### What to do
Copy the entries word for word. Keep the pictures out.

--

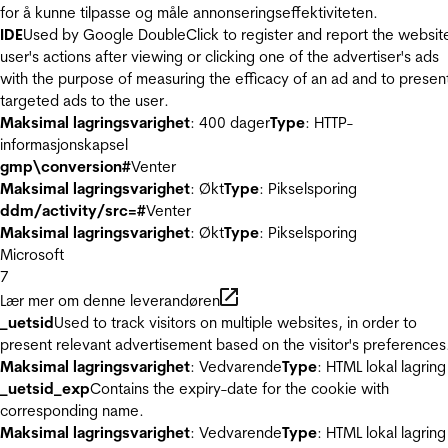
for å kunne tilpasse og måle annonseringseffektiviteten.
IDE
Used by Google DoubleClick to register and report the websit
user's actions after viewing or clicking one of the advertiser's ads
with the purpose of measuring the efficacy of an ad and to presen
targeted ads to the user.
Maksimal lagringsvarighet
: 400 dager
Type
: HTTP-
informasjonskapsel
gmp\conversion#
Venter
Maksimal lagringsvarighet
: Økt
Type
: Pikselsporing
ddm/activity/src=#
Venter
Maksimal lagringsvarighet
: Økt
Type
: Pikselsporing
Microsoft
7
Lær mer om denne leverandøren
_uetsid
Used to track visitors on multiple websites, in order to
present relevant advertisement based on the visitor's preferences
Maksimal lagringsvarighet
: Vedvarende
Type
: HTML lokal lagring
_uetsid_exp
Contains the expiry-date for the cookie with
corresponding name.
Maksimal lagringsvarighet
: Vedvarende
Type
: HTML lokal lagring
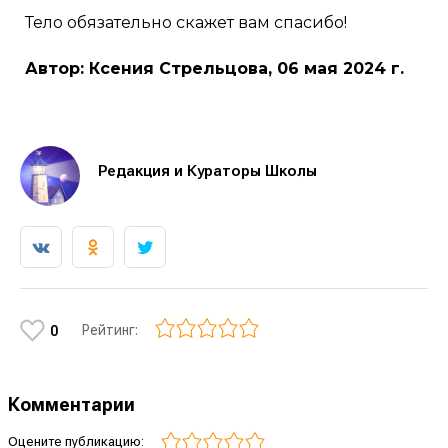
Тело обязательно скажет вам спасибо!
Автор: Ксения Стрельцова, 06 мая 2024 г.
Редакция и Кураторы Школы
Рейтинг:
0
Комментарии
Оцените публикацию:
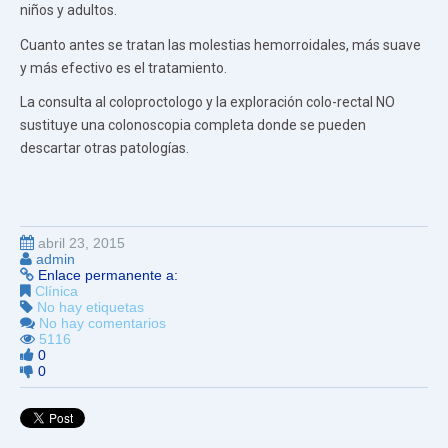
niños y adultos.
Cuanto antes se tratan las molestias hemorroidales, más suave
y más efectivo es el tratamiento.
La consulta al coloproctologo y la exploración colo-rectal NO
sustituye una colonoscopia completa donde se pueden
descartar otras patologías.
abril 23, 2015
admin
Enlace permanente a:
Clínica
No hay etiquetas
No hay comentarios
5116
0
0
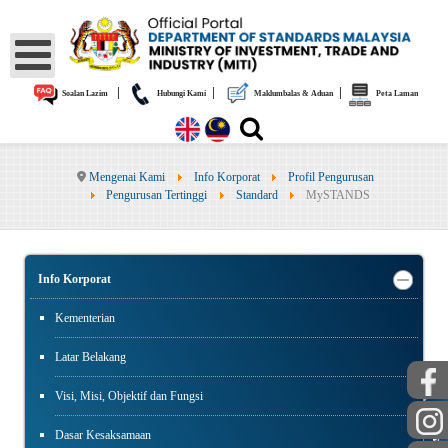
|
|
|
Soalan Lazim
Hubungi Kami
Maklumbalas & Aduan
Peta Laman
Mengenai Kami
Info Korporat
Profil Pengurusan
Pengurusan Tertinggi
Standard
MySTANDS
Info Korporat
Kementerian
Latar Belakang
Visi, Misi, Objektif dan Fungsi
AWAM
Dasar Kesaksamaan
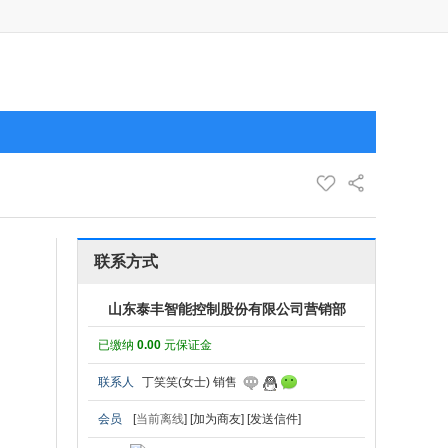
联系方式
山东泰丰智能控制股份有限公司营销部
已缴纳
0.00
元保证金
联系人
丁笑笑(女士) 销售
会员
[
当前离线
]
[加为商友]
[发送信件]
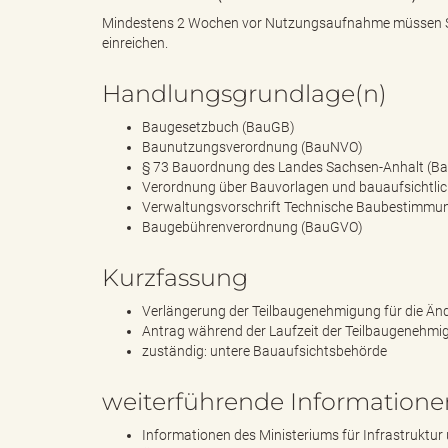
Mindestens 2 Wochen vor Nutzungsaufnahme müssen Si
einreichen.
s
Handlungsgrundlage(n)
Baugesetzbuch (BauGB)
Baunutzungsverordnung (BauNVO)
B
§ 73 Bauordnung des Landes Sachsen-Anhalt (B
Verordnung über Bauvorlagen und bauaufsichtli
Verwaltungsvorschrift Technische Baubestimmu
Baugebührenverordnung (BauGVO)
ö
Kurzfassung
Verlängerung der Teilbaugenehmigung für die Än
Antrag während der Laufzeit der Teilbaugenehmi
r
zuständig: untere Bauaufsichtsbehörde
weiterführende Informatione
Informationen des Ministeriums für Infrastruktu
d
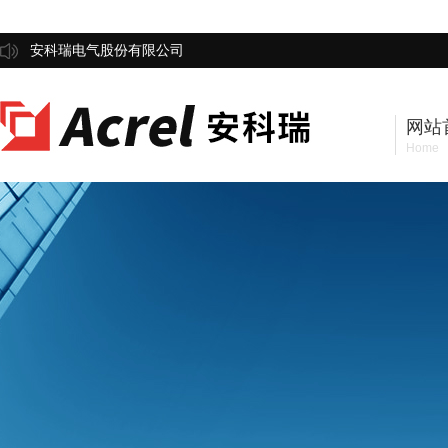
安科瑞电气股份有限公司
网站
Home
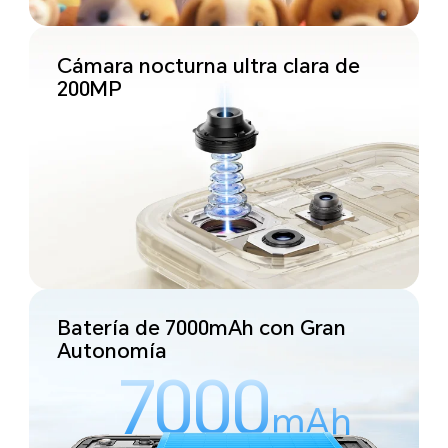
Cámara nocturna ultra clara de
200MP
Batería de 7000mAh con Gran
Autonomía
7000
mAh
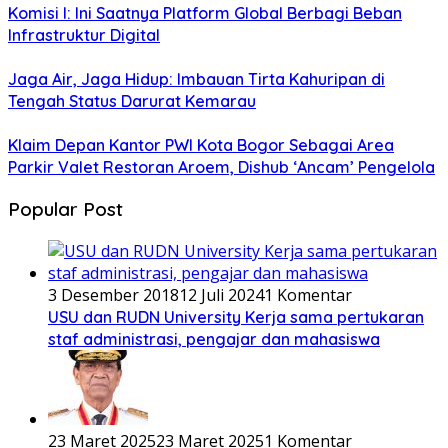
Komisi I: Ini Saatnya Platform Global Berbagi Beban
Infrastruktur Digital
Jaga Air, Jaga Hidup: Imbauan Tirta Kahuripan di
Tengah Status Darurat Kemarau
Klaim Depan Kantor PWI Kota Bogor Sebagai Area
Parkir Valet Restoran Aroem, Dishub ‘Ancam’ Pengelola
Popular Post
3 Desember 2018
12 Juli 2024
1 Komentar
USU dan RUDN University Kerja sama pertukaran
staf administrasi, pengajar dan mahasiswa
23 Maret 2025
23 Maret 2025
1 Komentar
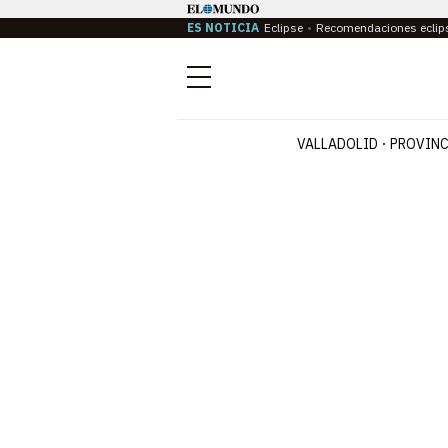
ES NOTICIA
Eclipse
Recomendaciones eclip
Menú
VALLADOLID
PROVINC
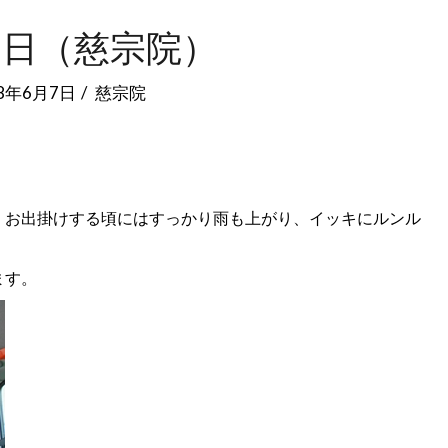
の日（慈宗院）
18年6月7日
慈宗院
、お出掛けする頃にはすっかり雨も上がり、イッキにルンル
ます。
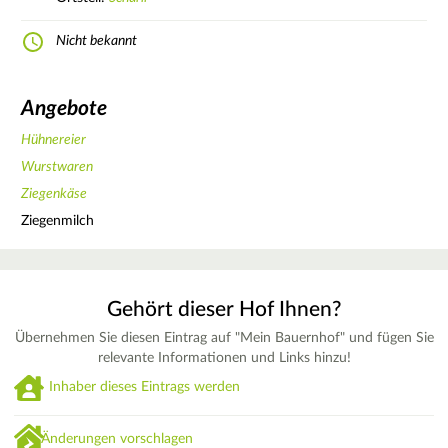
Nicht bekannt
Angebote
Hühnereier
Wurstwaren
Ziegenkäse
Ziegenmilch
Gehört dieser Hof Ihnen?
Übernehmen Sie diesen Eintrag auf "Mein Bauernhof" und fügen Sie
relevante Informationen und Links hinzu!
Inhaber dieses Eintrags werden
Änderungen vorschlagen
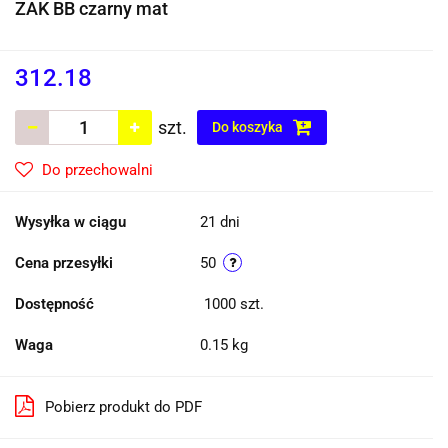
ZAK BB czarny mat
312.18
szt.
Do koszyka
Do przechowalni
Wysyłka w ciągu
21 dni
Cena przesyłki
50
Dostępność
1000
szt.
Waga
0.15 kg
Pobierz produkt do PDF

--

### Response area
for å kunne tilpasse og måle annonseringseffektiviteten.
IDE
Used by Google DoubleClick to register and report the websit
user's actions after viewing or clicking one of the advertiser's ads
with the purpose of measuring the efficacy of an ad and to presen
targeted ads to the user.
Maksimal lagringsvarighet
: 400 dager
Type
: HTTP-
informasjonskapsel
gmp\conversion#
Venter
Maksimal lagringsvarighet
: Økt
Type
: Pikselsporing
ddm/activity/src=#
Venter
Maksimal lagringsvarighet
: Økt
Type
: Pikselsporing
Microsoft
7
Lær mer om denne leverandøren
_uetsid
Used to track visitors on multiple websites, in order to
present relevant advertisement based on the visitor's preferences
Maksimal lagringsvarighet
: Vedvarende
Type
: HTML lokal lagring
_uetsid_exp
Contains the expiry-date for the cookie with
corresponding name.
Maksimal lagringsvarighet
: Vedvarende
Type
: HTML lokal lagring
Тело обязательно скажет вам спасибо!
Автор: Ксения Стрельцова, 06 мая 2024 г.
Редакция и Кураторы Школы
Рейтинг:
0
Комментарии
Оцените публикацию:
niños y adultos.
Cuanto antes se tratan las molestias hemorroidales, más suave
y más efectivo es el tratamiento.
La consulta al coloproctologo y la exploración colo-rectal NO
sustituye una colonoscopia completa donde se pueden
descartar otras patologías.
abril 23, 2015
admin
Enlace permanente a:
Clínica
No hay etiquetas
No hay comentarios
5116
0
0
|
|
|
Soalan Lazim
Hubungi Kami
Maklumbalas & Aduan
Peta Laman
Mengenai Kami
Info Korporat
Profil Pengurusan
Pengurusan Tertinggi
Standard
MySTANDS
Info Korporat
Kementerian
Latar Belakang
Visi, Misi, Objektif dan Fungsi
AWAM
Dasar Kesaksamaan
联系方式
山东泰丰智能控制股份有限公司营销部
已缴纳
0.00
元保证金
联系人
丁笑笑(女士) 销售
会员
[
当前离线
]
[加为商友]
[发送信件]
Mindestens 2 Wochen vor Nutzungsaufnahme müssen Si
einreichen.
s
Handlungsgrundlage(n)
Baugesetzbuch (BauGB)
Baunutzungsverordnung (BauNVO)
B
§ 73 Bauordnung des Landes Sachsen-Anhalt (B
Verordnung über Bauvorlagen und bauaufsichtli
Verwaltungsvorschrift Technische Baubestimmu
Baugebührenverordnung (BauGVO)
ö
Kurzfassung
Verlängerung der Teilbaugenehmigung für die Än
Antrag während der Laufzeit der Teilbaugenehmi
r
zuständig: untere Bauaufsichtsbehörde
weiterführende Informatione
Informationen des Ministeriums für Infrastruktu
d
安科瑞电气股份有限公司
网站
Home
Cámara nocturna ultra clara de
200MP
Batería de 7000mAh con Gran
Autonomía
7000
mAh
Komisi I: Ini Saatnya Platform Global Berbagi Beban
Infrastruktur Digital
Jaga Air, Jaga Hidup: Imbauan Tirta Kahuripan di
Tengah Status Darurat Kemarau
Klaim Depan Kantor PWI Kota Bogor Sebagai Area
Parkir Valet Restoran Aroem, Dishub ‘Ancam’ Pengelola
Popular Post
3 Desember 2018
12 Juli 2024
1 Komentar
USU dan RUDN University Kerja sama pertukaran
staf administrasi, pengajar dan mahasiswa
23 Maret 2025
23 Maret 2025
1 Komentar
ES NOTICIA
Eclipse
Recomendaciones eclip
Menú
VALLADOLID
PROVINC
の日（慈宗院）
18年6月7日
慈宗院
、お出掛けする頃にはすっかり雨も上がり、イッキにルンル
ます。
Nicht bekannt
Angebote
Hühnereier
Wurstwaren
Ziegenkäse
Ziegenmilch
Gehört dieser Hof Ihnen?
Übernehmen Sie diesen Eintrag auf "Mein Bauernhof" und fügen Sie
relevante Informationen und Links hinzu!
Inhaber dieses Eintrags werden
Änderungen vorschlagen
ZAK BB czarny mat
312.18
szt.
Do koszyka
Do przechowalni
Wysyłka w ciągu
21 dni
Cena przesyłki
50
Dostępność
1000
szt.
Waga
0.15 kg
Pobierz produkt do PDF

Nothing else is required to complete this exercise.